Community Articles

pvidal · ‎11-01-2018

Introduction

Knowing how and when to leverage cloud infrastructure and when to use on premises equipment is at the heart of today's mature enterprise data strategies. I decided to dive deeper into the subject, and, like I did with the Personality Detection data science and engineering platform I built, I wanted to use an example to illustrate how to approach how to architect a hybrid cloud infrastructure.

These types of endeavors can be quite theoretical (read hard to follow and potentially boring), so I decided to attach this hybrid cloud platform demonstration to something very concrete: my own health. I signed up for a marathon that will take place March 29, and I am starting to train November 5th.
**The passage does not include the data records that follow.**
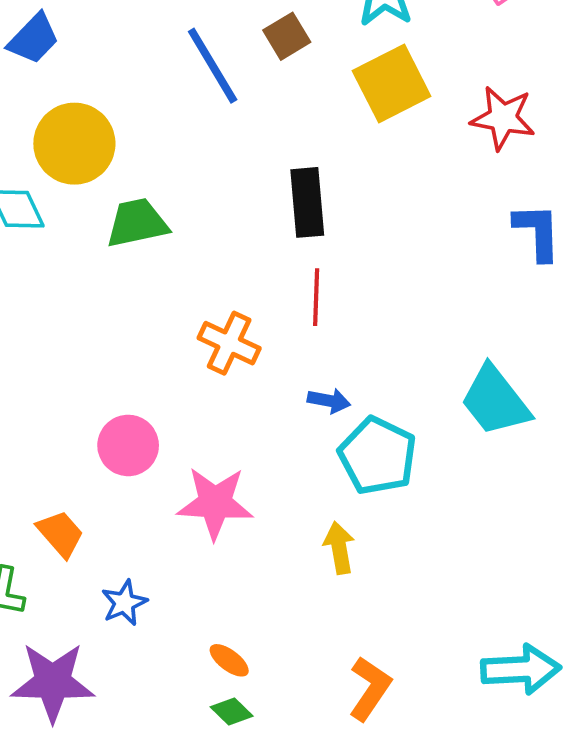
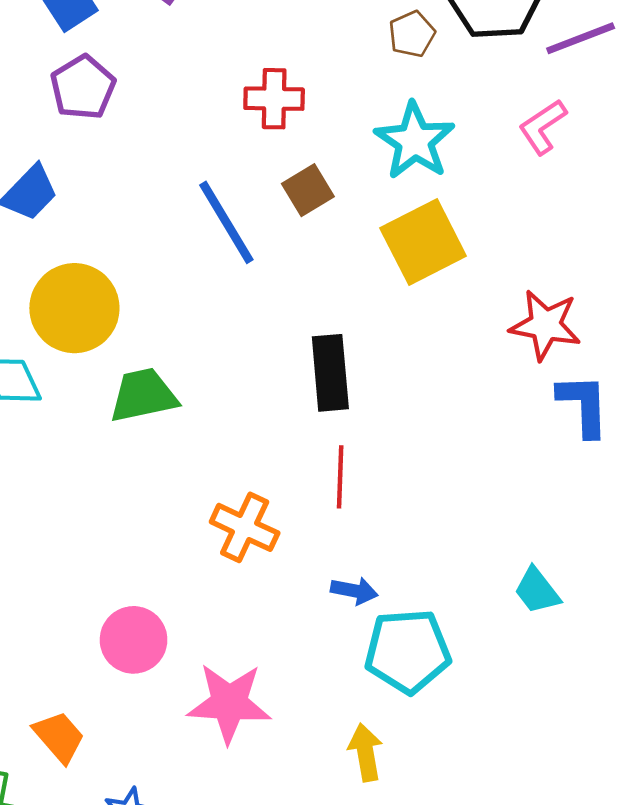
red star: (503, 118) -> (545, 325), moved
cyan trapezoid: (495, 401) -> (537, 591), size x0.6
cyan pentagon: (378, 456) -> (408, 651), turned -30

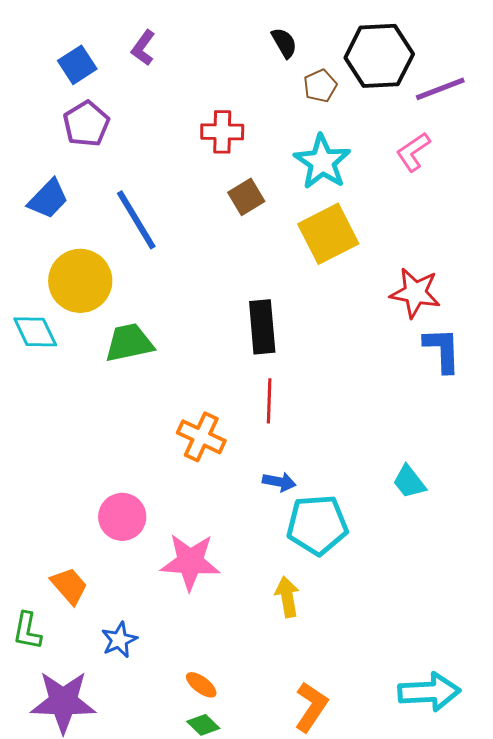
blue line: (226, 222) -> (136, 220), moved

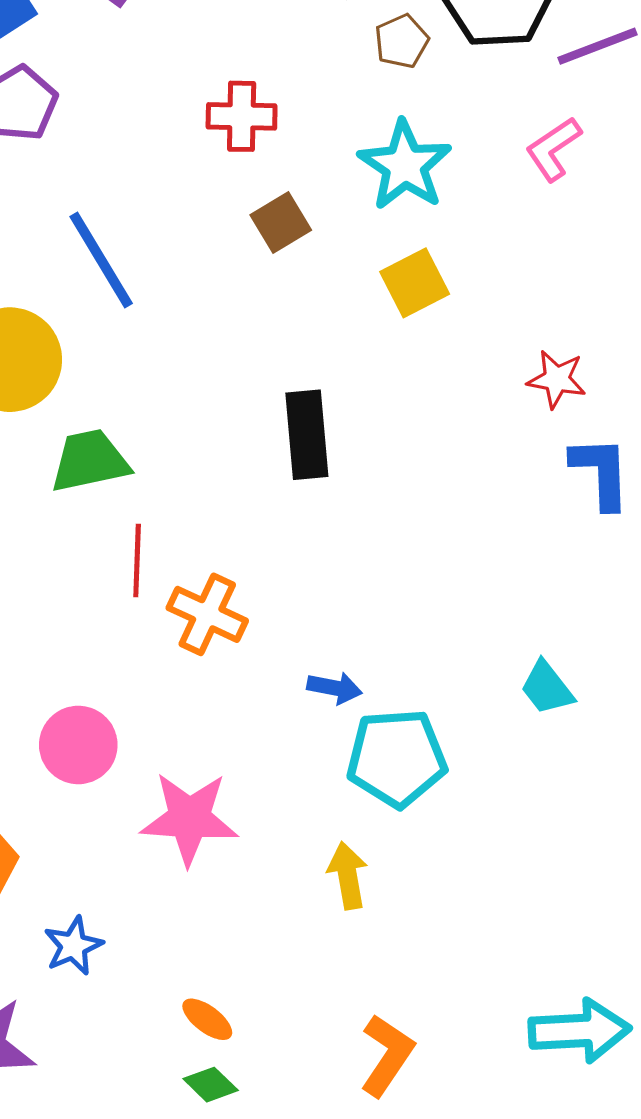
yellow square: (328, 234) -> (415, 283), size x0.7
red star: (415, 293) -> (557, 379), size x0.7
red line: (269, 401) -> (137, 560), moved

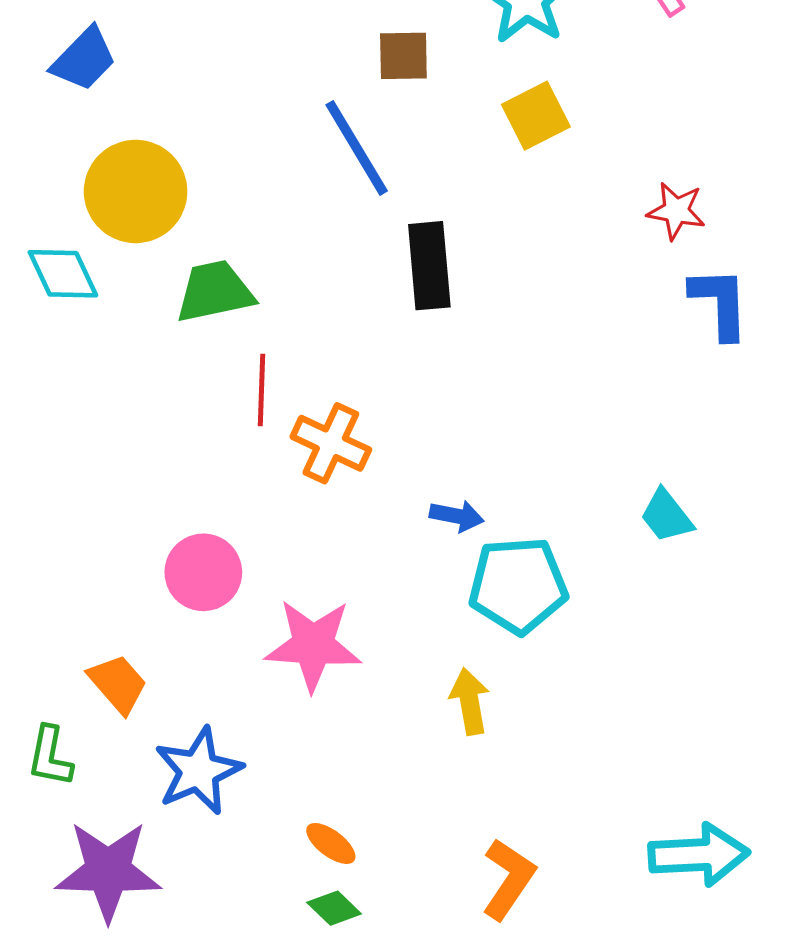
brown square: (281, 222) -> (403, 56), turned 30
blue line: (101, 260) -> (357, 148), moved
blue star: (73, 946) -> (199, 771), size x1.5

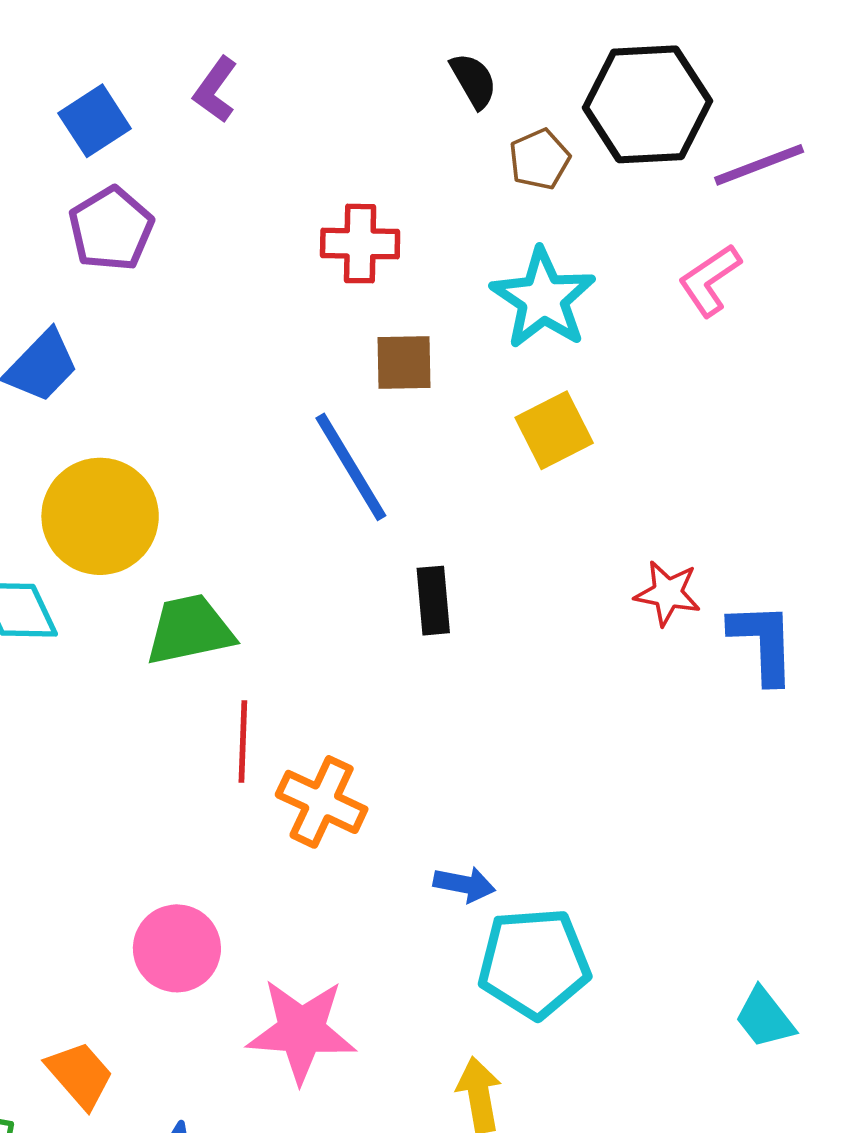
red star: (676, 211) -> (668, 593), moved
black rectangle: (429, 266) -> (433, 601), size x0.7
cyan trapezoid: (667, 516) -> (765, 1018), moved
I plan to use my training, sleep, nutrition and general health data to evaluate and eventually predict my perceived level of fatigue that I coined under the term: "Beast Mode Quotient" or BMQ.

This article is an introduction to the architecture and data flows I will put in place. It will refer to sub articles that will be tutorials that anyone can follow to implement their hybrid cloud strategies.

Architecture overview

The figure below gives a highlight of my hybrid cloud platform:

As you can see, it is comprised of the following elements:

A Data Fabric Layer (Data Plane Services) hosting the BMQ dashboard app, as well as Cloubreak in order to deploy ephemeral clusters
One permanent cluster, hosting data ingestion from various health sources (e.g. Strava, MyFitnessPal, Fitbit). This ingestion will also execute the ML pipeline to predict level of fatigue
Any number of ephemeral clusters executing the training and generation of the ML pipeline
Enable Analytics & model training on the data stored in MySQL using Zeppelin notebooks & Spark, that would then feed back the BMQ application
Enable custom application to consumer the data extracted and analyzed

Note: I realize that this architecture is showcasing a near-future state (Cloudbreak is not technically part of Data Plane Service yet). But this series of article is a long term project, so the architecture is set a few weeks into the future.

Data Flows

The platform will interact in two major ways, detailed in the flows below.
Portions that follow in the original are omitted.